*AIM OF THE TASK:*
Copy all the lines of the data that include the word "Residence".

DATA FOR REVIEW section start

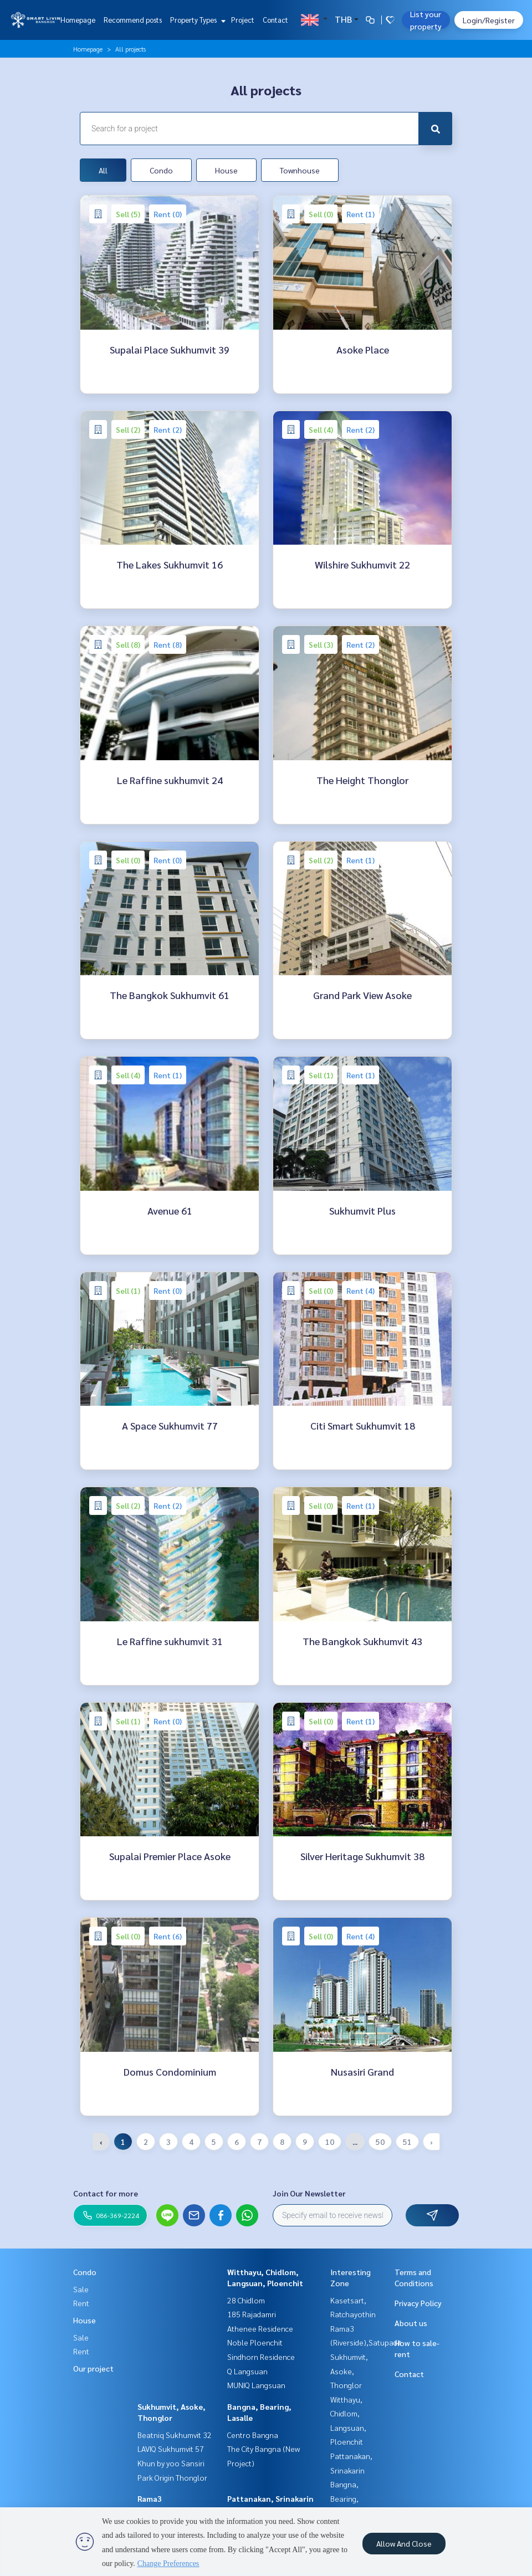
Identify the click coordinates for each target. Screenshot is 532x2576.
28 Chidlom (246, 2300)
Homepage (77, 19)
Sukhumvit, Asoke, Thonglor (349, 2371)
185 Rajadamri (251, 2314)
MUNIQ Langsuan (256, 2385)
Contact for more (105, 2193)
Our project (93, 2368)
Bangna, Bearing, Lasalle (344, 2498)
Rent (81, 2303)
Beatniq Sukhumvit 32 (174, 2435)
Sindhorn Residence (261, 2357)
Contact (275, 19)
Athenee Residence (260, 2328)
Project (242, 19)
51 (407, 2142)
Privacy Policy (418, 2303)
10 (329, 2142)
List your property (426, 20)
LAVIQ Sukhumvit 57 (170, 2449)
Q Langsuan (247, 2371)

DATA FOR REVIEW section end

*RESPONSE BOX:*
Sindhorn Residence (261, 2357)
Athenee Residence (260, 2328)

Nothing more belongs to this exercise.